Basically, whenever you watch a documentary that's obviously partisan, you should take it with a grain of salt... except for Going Clear. That sh##'s all true.
I've read up on the flaws in the film, and to me they all seem to be beside the point. Most of them centre around how the film was cut for dramatic affect (splicing in 911 calls, fabricating certain aspects about whether or not people went into tanks with the animals willingly and if it's safe to do so, misleading about what Sea World today does vs Sea World of 30-40 years ago, etc..)

To me, these things are not really the point. IMO, any idiot should know that it's dangerous to enter a body of water with a predator like an Orca. Trainers are absolutely putting themselves at risk, and the few deaths that happened, while largely accidental, are to be expected when working with animals like this. I never really focused on that part of it.

The act of keeping these social and intelligent animals in secluded cages and pools barely big enough to fit them, 1000's of times smaller than what their natural territory size is supposed to be, is what I focused on. It's just straight up not OK, and there are going to predictably be psychological effects. These things have their own languages, they solve problems, they play, they have an intelligence that we just don't understand.

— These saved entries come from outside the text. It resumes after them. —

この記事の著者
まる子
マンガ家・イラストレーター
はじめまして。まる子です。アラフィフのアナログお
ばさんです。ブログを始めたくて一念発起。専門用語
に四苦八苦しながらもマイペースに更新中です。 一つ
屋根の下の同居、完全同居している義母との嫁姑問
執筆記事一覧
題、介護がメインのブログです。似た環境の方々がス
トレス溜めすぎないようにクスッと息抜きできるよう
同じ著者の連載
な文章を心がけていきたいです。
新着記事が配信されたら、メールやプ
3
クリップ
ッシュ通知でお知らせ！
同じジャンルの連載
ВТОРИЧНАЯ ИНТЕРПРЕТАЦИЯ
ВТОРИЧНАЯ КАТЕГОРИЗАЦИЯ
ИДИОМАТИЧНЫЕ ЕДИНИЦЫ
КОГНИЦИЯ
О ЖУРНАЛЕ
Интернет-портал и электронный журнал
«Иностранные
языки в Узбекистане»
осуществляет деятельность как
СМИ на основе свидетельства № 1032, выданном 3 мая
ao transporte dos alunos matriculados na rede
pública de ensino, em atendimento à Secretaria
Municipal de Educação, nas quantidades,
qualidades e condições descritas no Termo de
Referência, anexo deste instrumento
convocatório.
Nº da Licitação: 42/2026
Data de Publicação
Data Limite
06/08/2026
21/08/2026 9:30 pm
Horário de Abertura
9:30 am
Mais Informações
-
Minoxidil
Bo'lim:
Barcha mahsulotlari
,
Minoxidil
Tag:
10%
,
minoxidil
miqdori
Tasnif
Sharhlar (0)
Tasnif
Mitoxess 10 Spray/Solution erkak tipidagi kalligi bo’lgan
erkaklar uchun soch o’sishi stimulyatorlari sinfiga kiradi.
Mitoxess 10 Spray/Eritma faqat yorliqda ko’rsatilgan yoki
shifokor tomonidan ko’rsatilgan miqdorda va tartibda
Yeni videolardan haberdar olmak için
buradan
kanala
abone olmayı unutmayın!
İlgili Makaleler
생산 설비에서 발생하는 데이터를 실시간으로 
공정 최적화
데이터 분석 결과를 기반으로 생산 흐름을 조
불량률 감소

The fact that Sea World stopped taking from the wild some 35+ years ago, IMO, does not absolve them of the fact that they did, and now they and their young can't be placed back. "Well we took them, but now they can't survive out there so... are we good?" Is not cool. Plus there are still places all over the world that do this.

To me, it's less about damning Sea World itself (although there is plenty of that for sure), and more about the question of should we be taking and keeping ANY animals this way? There are research purposes absolutely, but only a small fraction need to be retained for those reasons.

As far as doing it for our entertainment, I don't agree with it. And doing so with conditions far outside of what is natural, It just gives me a really uneasy feeling.